GPhC prepared to pursue employers over Covid risk assessments
The General Pharmaceutical Council is prepared to investigate employers who fail to carry out covid-19 risk assessments, chief executive Duncan Rudkin has said.
Addressing the NPA’s annual conference today by teleconference, Mr Rudkin said that while he was “not aware” of any GPhC investigations to date that had focused on the provision of coronavirus risk assessments, the regulator viewed disciplinary procedures as a “very real” option where employers fail to carry out their responsibilities.
However, he said the GPhC was making “overwhelmingly a positive case” for carrying out risk assessments rather than relying on a “regulatory stick”.
He cited evidence that the sector “hasn’t necessarily seen the level of practice we would expect” with regard to performing risk assessments for staff and working environments, with a June survey indicating that less than a third of BAME pharmacists had been assessed.

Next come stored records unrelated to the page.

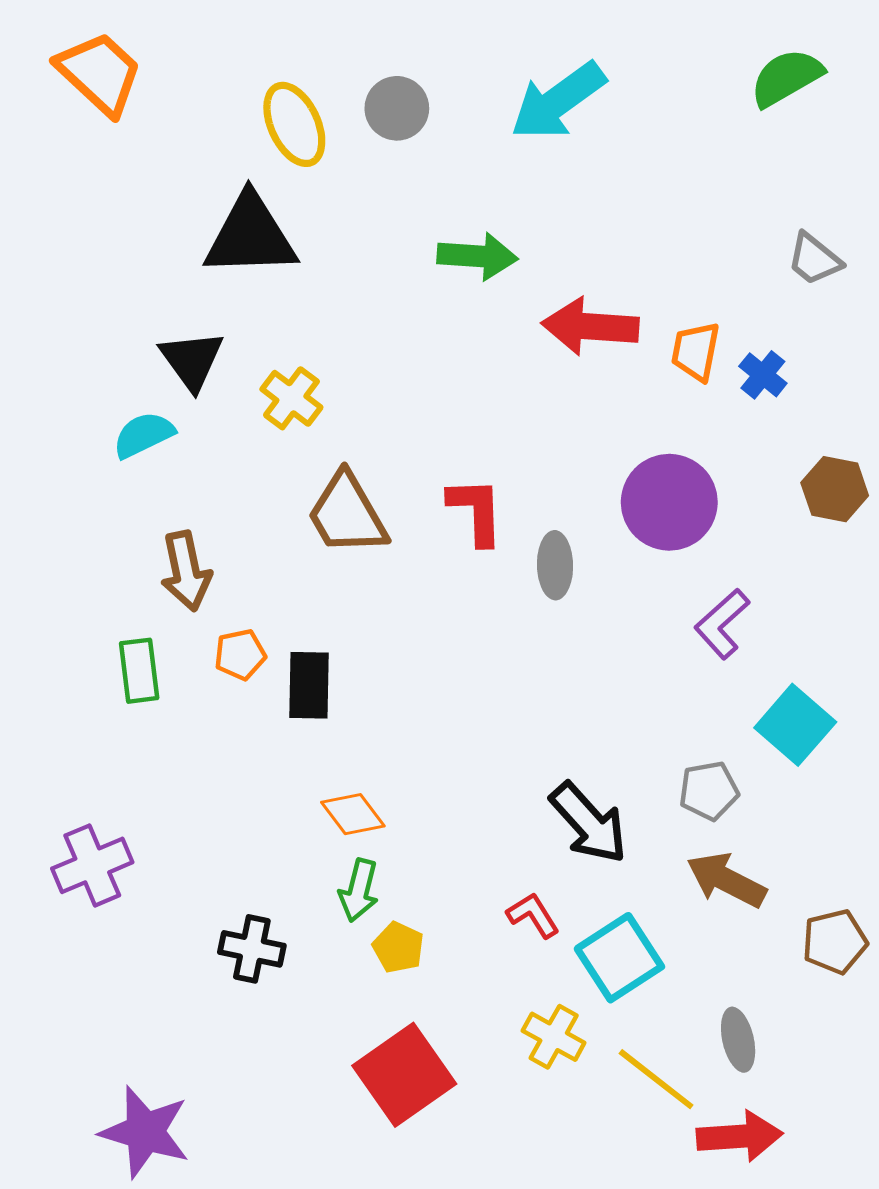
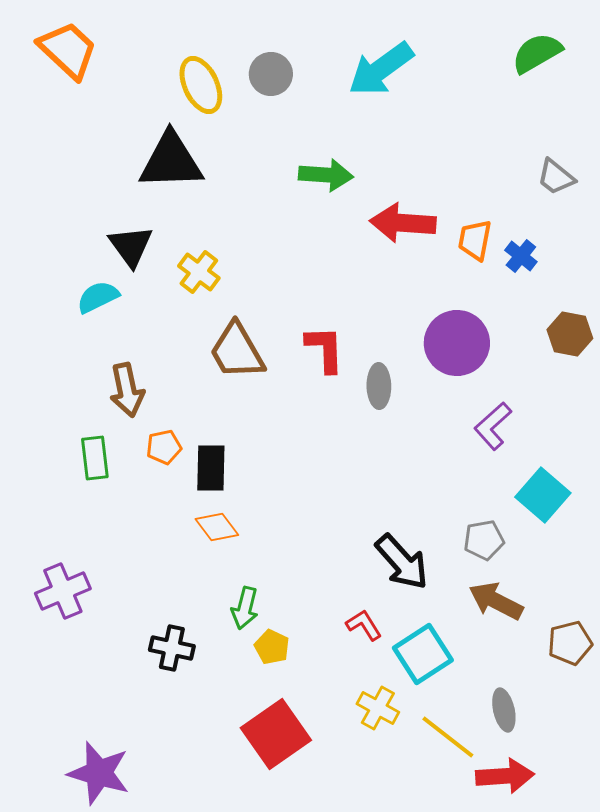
orange diamond: (353, 814) -> (217, 527), moved

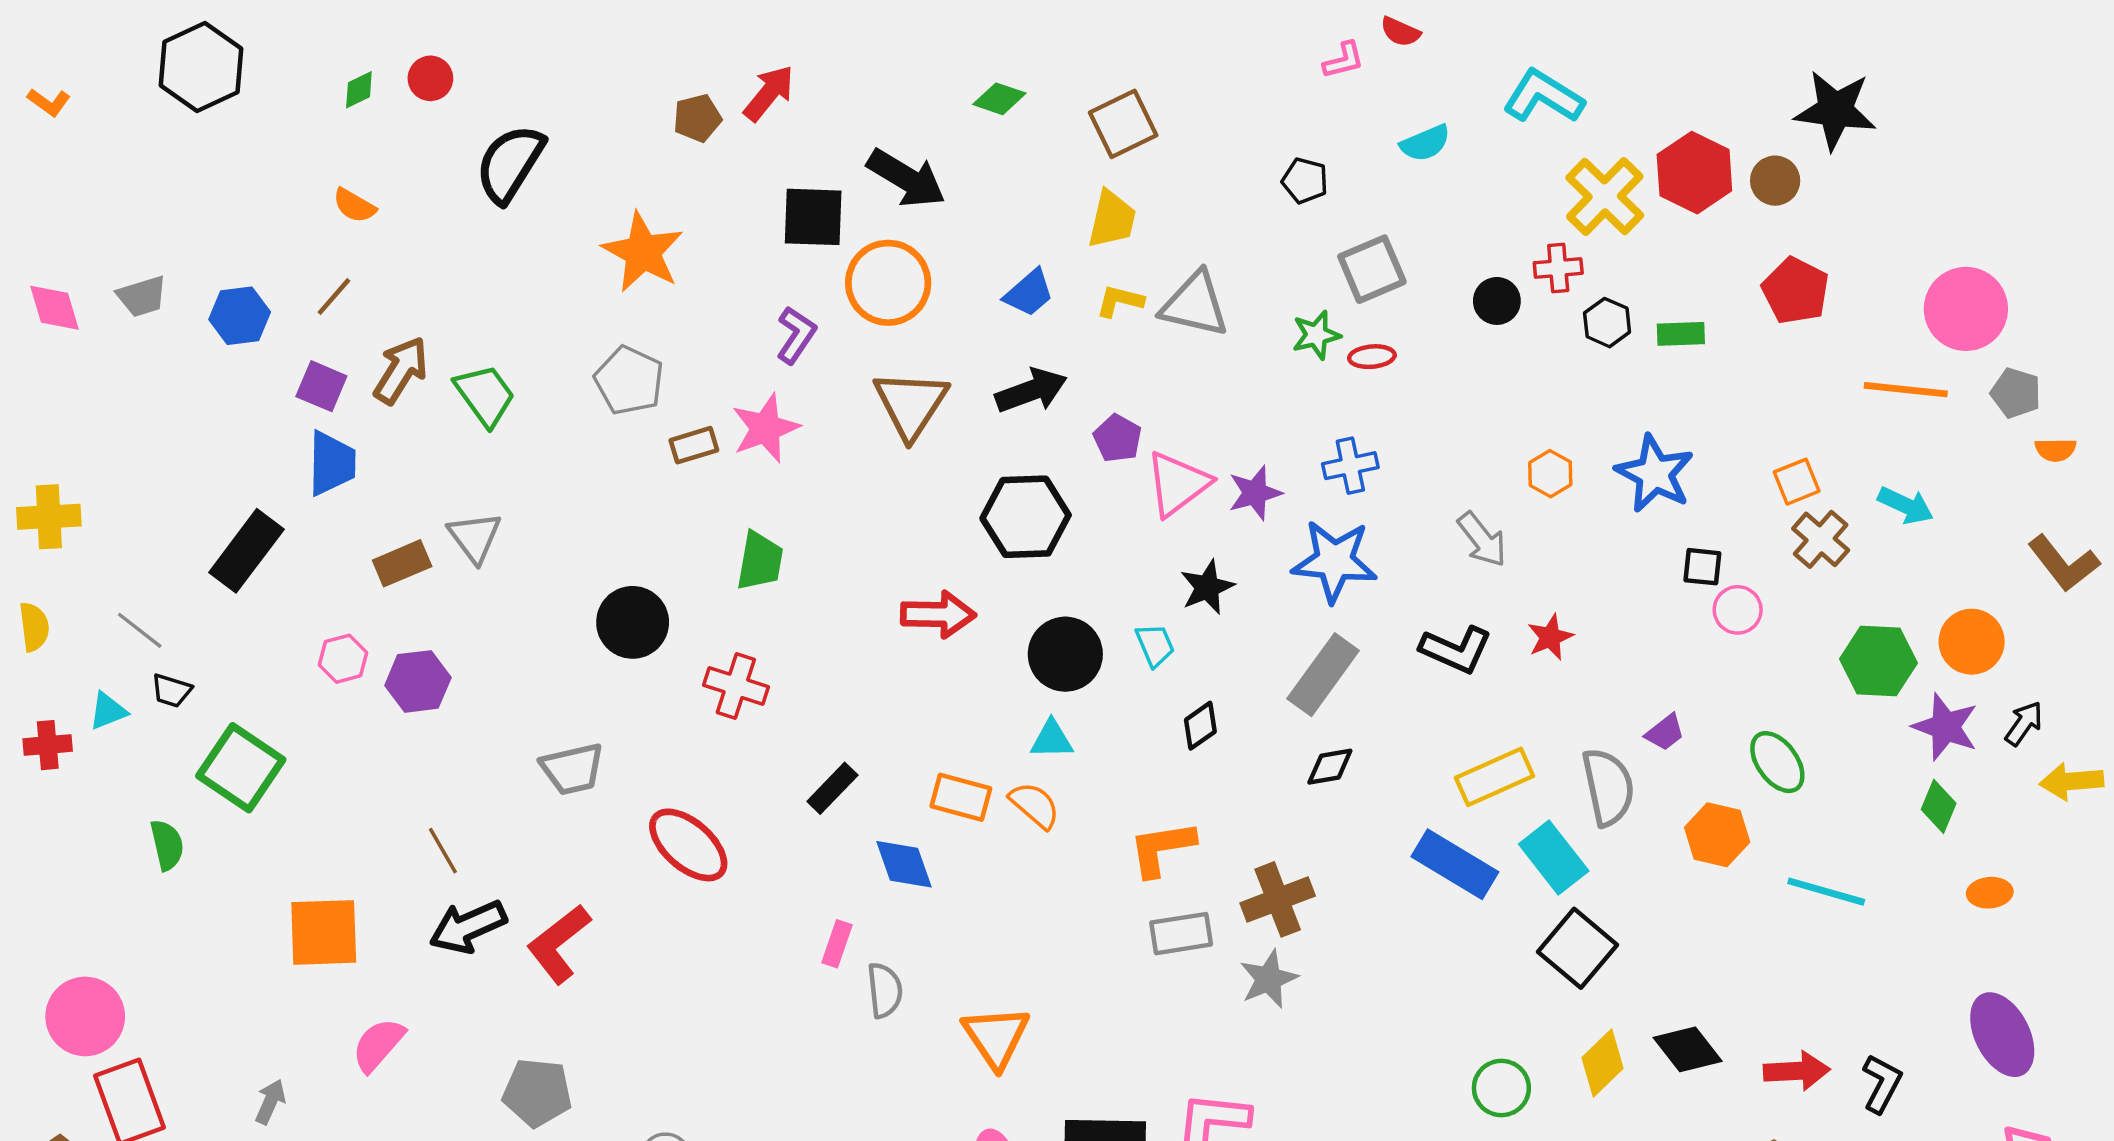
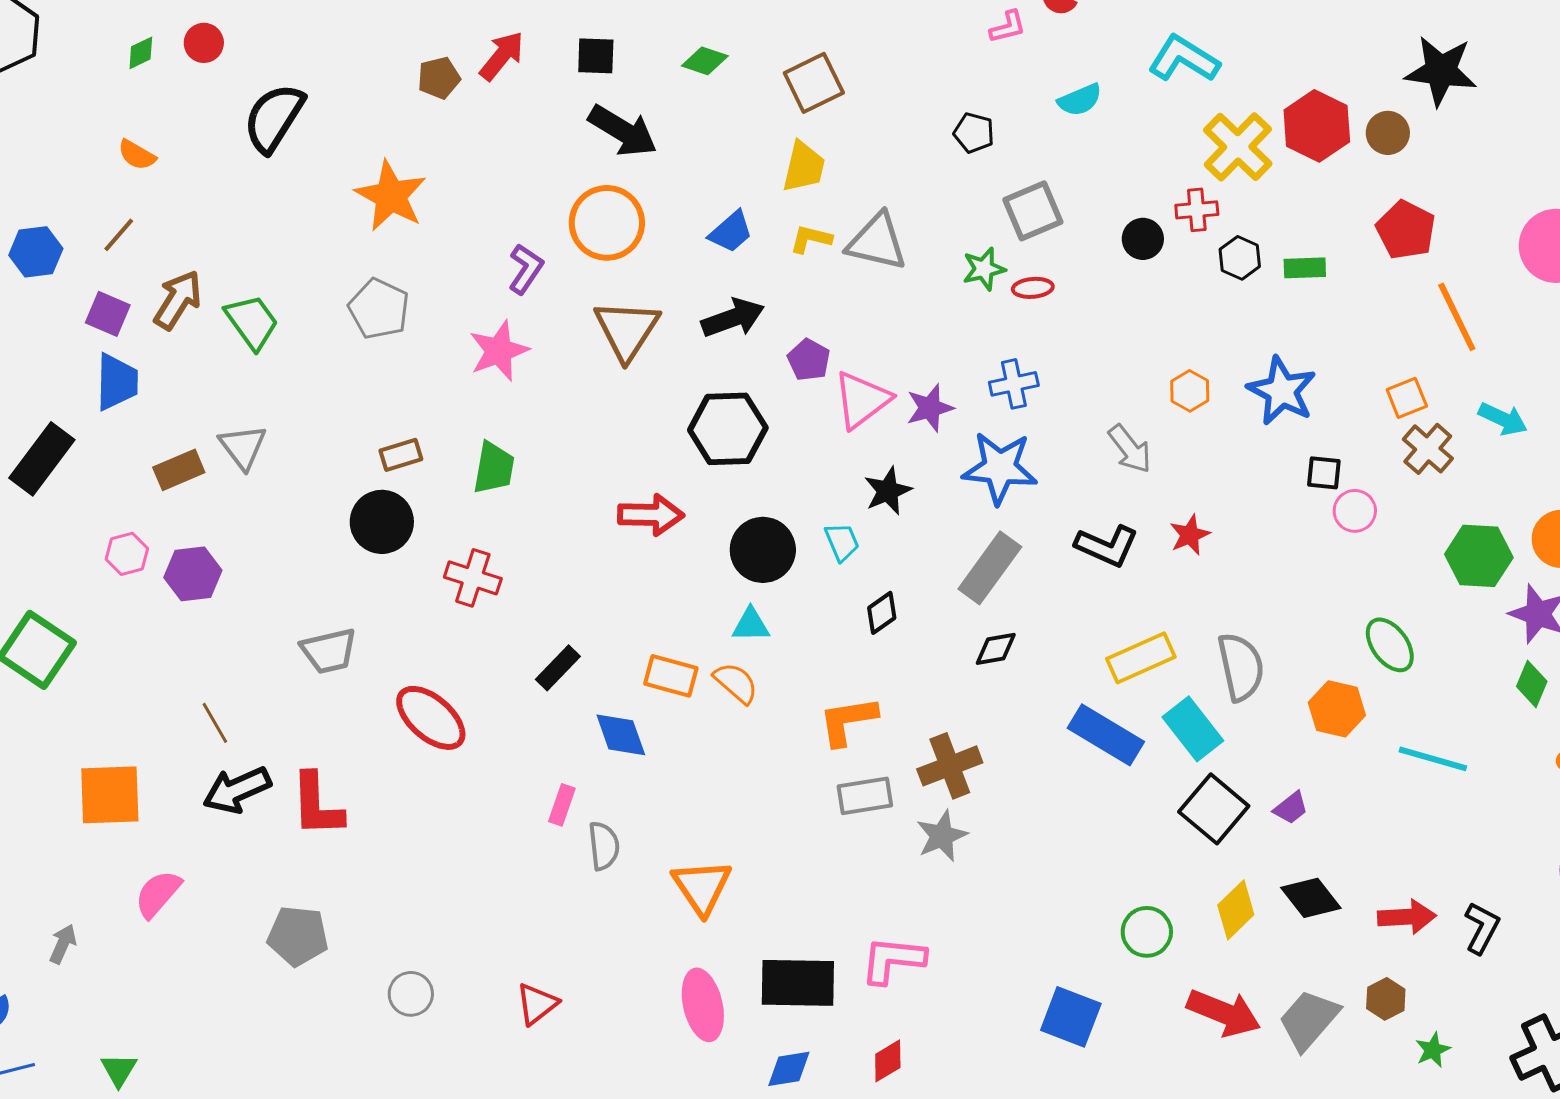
black square: (813, 217) -> (596, 56), moved, size x0.7
orange line: (1906, 390) -> (1457, 317), moved, turned 58
brown rectangle: (694, 445) -> (401, 455), moved
purple trapezoid: (1665, 733) -> (1291, 808), moved
red L-shape: (559, 944) -> (317, 805), turned -54

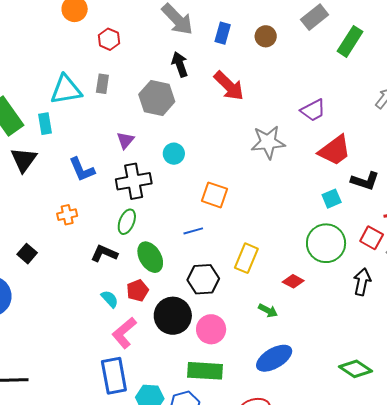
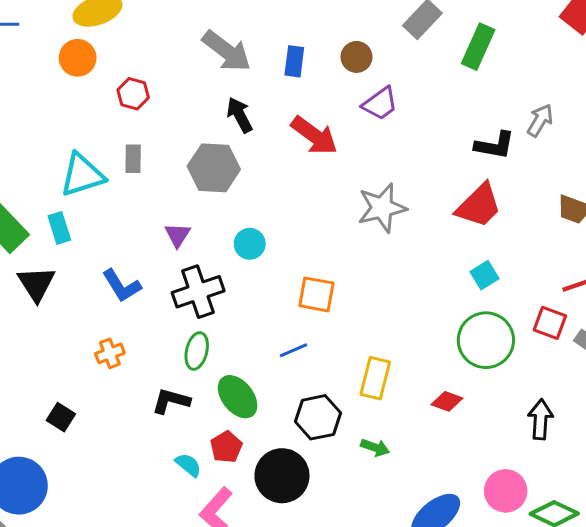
purple trapezoid: (313, 110) -> (380, 104), moved
black L-shape: (365, 181) -> (495, 145), moved
black arrow: (362, 282) -> (540, 419), moved
green arrow: (268, 311) -> (375, 447), moved
pink circle: (211, 329) -> (506, 491), moved

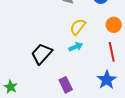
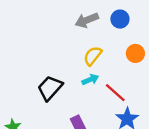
red line: (112, 52) -> (115, 93), moved, turned -36

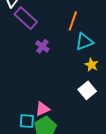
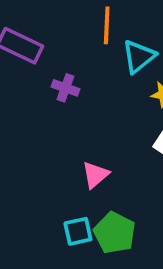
pink triangle: (43, 109) -> (95, 175), moved

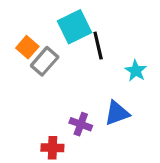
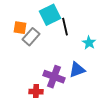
orange square: (27, 47) -> (20, 28), turned -32
purple cross: (81, 124) -> (54, 77), size x1.5

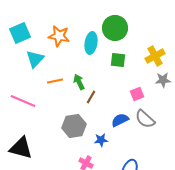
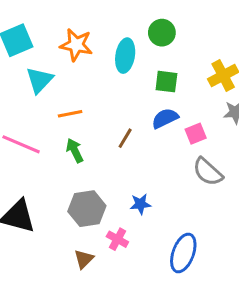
green circle: (115, 28) -> (162, 33), size x0.7
green arrow: (79, 82) -> (75, 150), moved
blue semicircle: (120, 120) -> (165, 118), moved
gray hexagon: (74, 126) -> (87, 209), moved

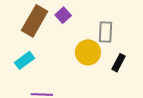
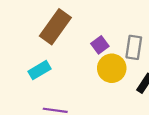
purple square: (63, 15) -> (100, 45), moved

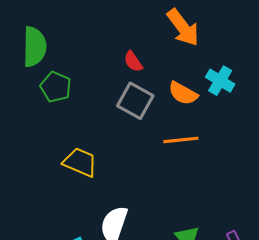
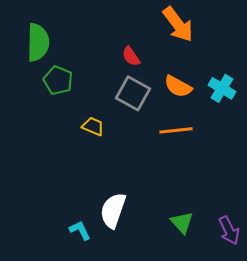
cyan cross: (220, 81) -> (222, 88), moved
yellow trapezoid: (80, 162) -> (93, 126), moved, size x0.7

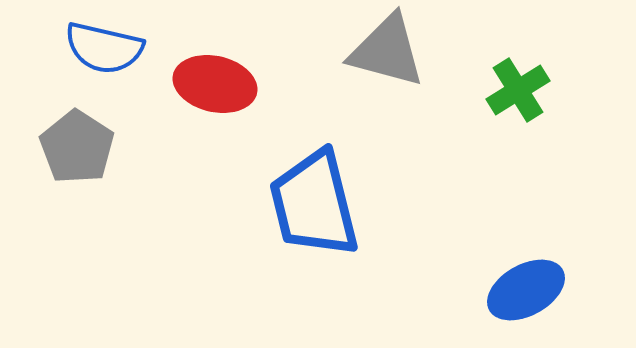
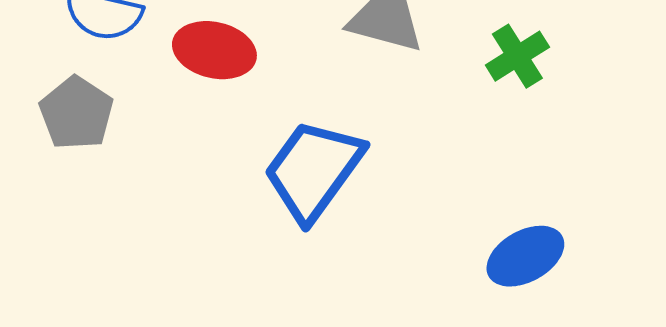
blue trapezoid: (314, 204) -> (313, 170), turned 50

Mr Rudkin said that while the regulator’s key focus is on protecting patients, “it’s literally impossible to deliver services safely is staff are at risk”.
He said there has been some confusion over who is responsible for carrying out risk assessments for locum pharmacists, and advised employers that they had a responsibility to protect anyone working for them, whether they are employees or locums.
“I would argue you ought not to be treating [locums] differently when it comes to risk assessments,” he said.
However, he also emphasised the duty all workers have to ensure their own health and safety and that of others. “I would say it would be a good idea for self-employed locums to assess their own intrinsic risk,” he commented.
The NPA’s health and safety director Nick Wilson said that in most cases locums will collaborate with pharmacies “so that both parties are satisfied no unnecessary risks are being introduced”.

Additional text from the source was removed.